A leaf is a platter of pigment strung with vascular lace. Veins bring water from the soil to the leaf, where it is torn apart using light. The energy produced from this tearing apart of water is what glues sugars together after they are fixed from the air. A second set of veins transports the sugary sap out of the leaf, down to the roots, where it is sorted and packaged for either immediate use or longer-term storage.

Whether you personally care about plants or not, you have to admit that woman sure can write about them. Her sentences are jam-packed with information, but it’s done with such elegance and parsimony you just want to luxuriate in them as long as possible. (The audio book is great for this, by the way. Jahren has a reading voice like a rocking chair: rhythmic, slow, a little creaky, a lot comforting.) The book isn’t “about” the author being a woman, but it’s certainly affected her experiences as a scientist, in big and small ways. The same holds true of her writing. Dude scientists don’t often compare willow trees to fairy tale characters, or leaf parts to decorative fabric. I’m so happy Jahren did.

Of course, not everyone has been thrilled. Lab Girl’s unique style has been criticized for being overly anthropomorphic. Jahren responds brilliantly:

Jahren says that her intent in writing this book was to reach “somebody else,” “somebody new.” Like me, she has complicated feelings about the push to get more women in STEM. “Every time that we tell people they need to be something different, we’re also telling them that what they are isn’t enough. …We have to believe that our girls are worth something regardless of what they grow into,” Jahren explained on the first stop of her book tour. Even so, she openly promotes the idea that scientists should make their work more easily accessible — which, in turn, will attract a broader range of people to the field.

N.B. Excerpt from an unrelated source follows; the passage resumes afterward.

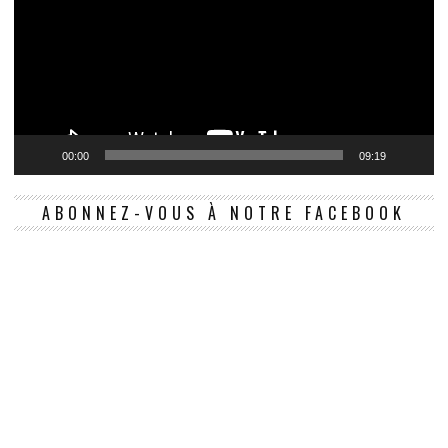
00:00
09:19
ABONNEZ-VOUS À NOTRE FACEBOOK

Here’s Jahren with Big Think:

One of the themes I really loved in this book was chosen family. Though the novel starts with childhood memories of repairing equipment in the lab with her father and working in the garden in with her mother, her parents make few appearances after Jahren leaves her hometown. Instead, Jahren talks of “surrogate parents” Cal and Linda; her academic mentor, “Uncle” Ed; and Bill, the lab manager Jahren has built her career with, who she lovingly refers to as her “twin.” Their friendship is at the heart of this book, and in the epilogue, Jahren even asks readers to plant a tree and carve Bill’s name on it. “My name is carved into a bunch of our lab equipment, so why shouldn’t Bill’s name be carved into a bunch of trees?” writes Jahren.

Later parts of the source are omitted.